**PROMPT**
Each line of the records below that contains "Enter" needs to be copied.

##########

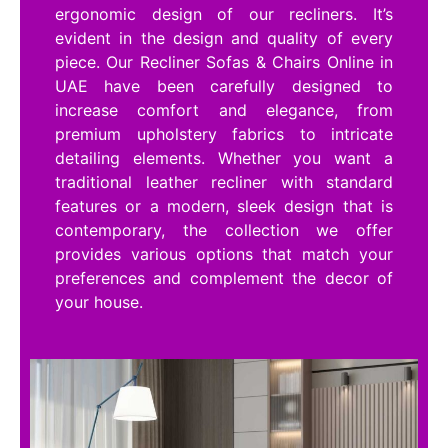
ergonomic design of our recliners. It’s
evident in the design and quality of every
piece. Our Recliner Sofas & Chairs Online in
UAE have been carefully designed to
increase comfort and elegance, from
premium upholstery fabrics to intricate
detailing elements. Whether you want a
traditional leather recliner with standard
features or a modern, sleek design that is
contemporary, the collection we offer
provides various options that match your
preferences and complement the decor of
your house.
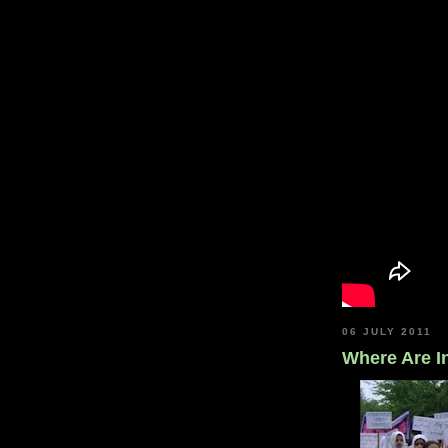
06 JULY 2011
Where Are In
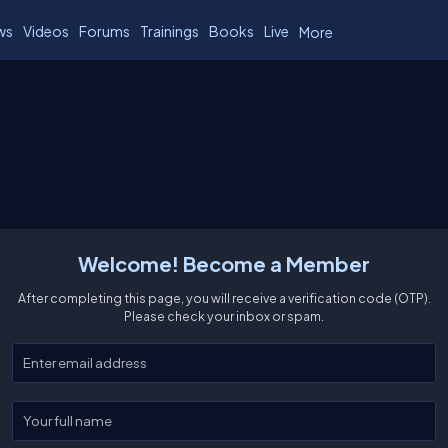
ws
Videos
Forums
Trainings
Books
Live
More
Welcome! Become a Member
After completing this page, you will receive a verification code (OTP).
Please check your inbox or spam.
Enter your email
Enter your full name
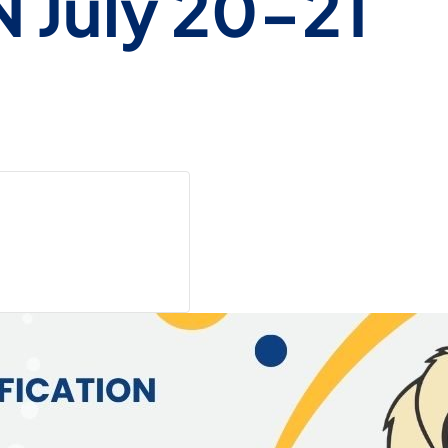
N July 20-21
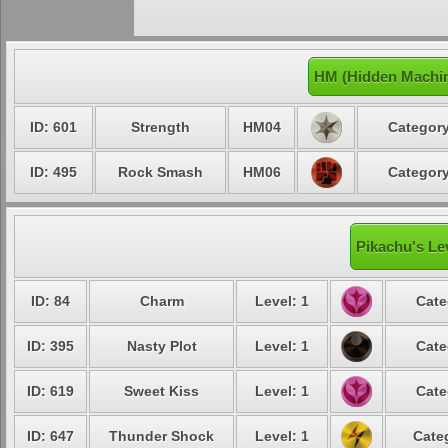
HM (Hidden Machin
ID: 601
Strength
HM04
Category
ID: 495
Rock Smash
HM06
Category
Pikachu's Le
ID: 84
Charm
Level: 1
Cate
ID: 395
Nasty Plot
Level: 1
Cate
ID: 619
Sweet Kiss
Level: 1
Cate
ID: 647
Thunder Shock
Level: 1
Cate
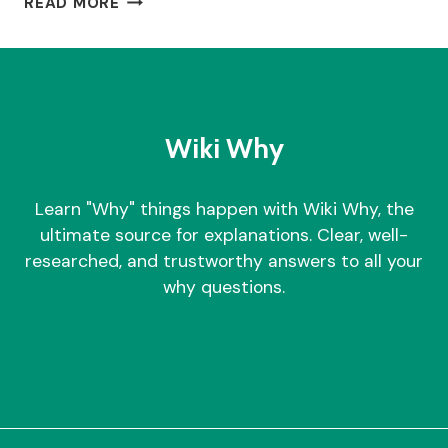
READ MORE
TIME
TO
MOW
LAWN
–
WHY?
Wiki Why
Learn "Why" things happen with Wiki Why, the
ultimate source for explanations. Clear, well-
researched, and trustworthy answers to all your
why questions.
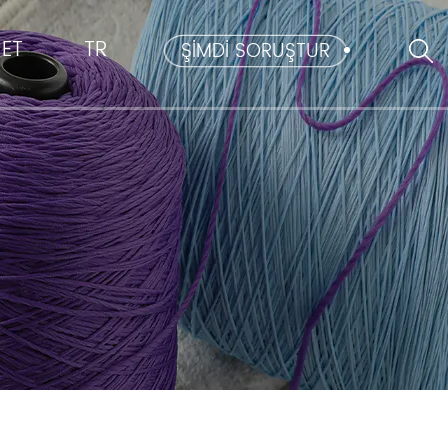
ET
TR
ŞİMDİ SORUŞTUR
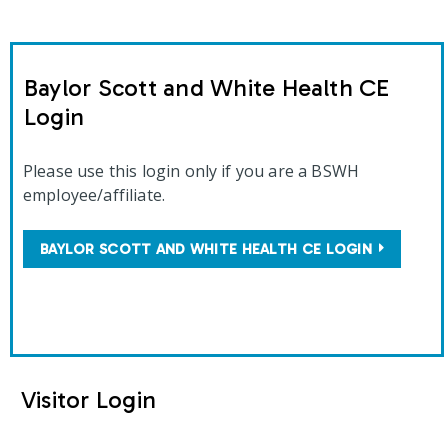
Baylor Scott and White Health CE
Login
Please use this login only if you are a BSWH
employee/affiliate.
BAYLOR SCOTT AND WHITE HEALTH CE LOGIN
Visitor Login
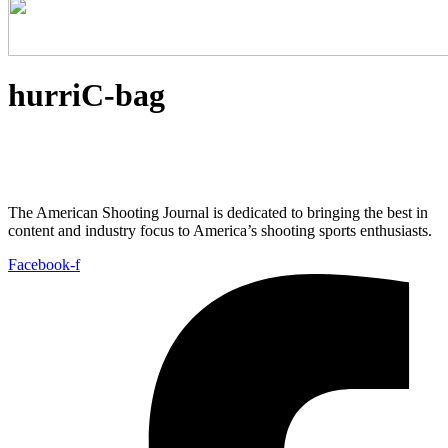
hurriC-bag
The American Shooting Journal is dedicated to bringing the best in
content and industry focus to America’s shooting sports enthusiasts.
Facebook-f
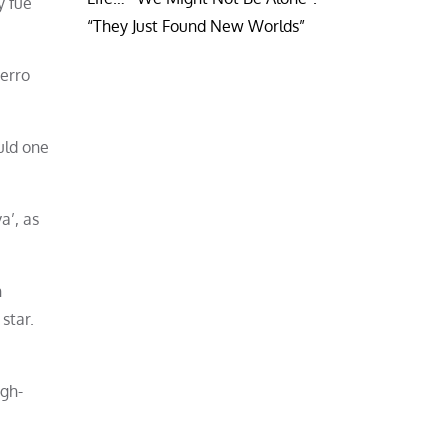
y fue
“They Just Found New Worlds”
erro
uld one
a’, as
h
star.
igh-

##########

**YOUR SOLUTION**
Enter your email
Enter your full name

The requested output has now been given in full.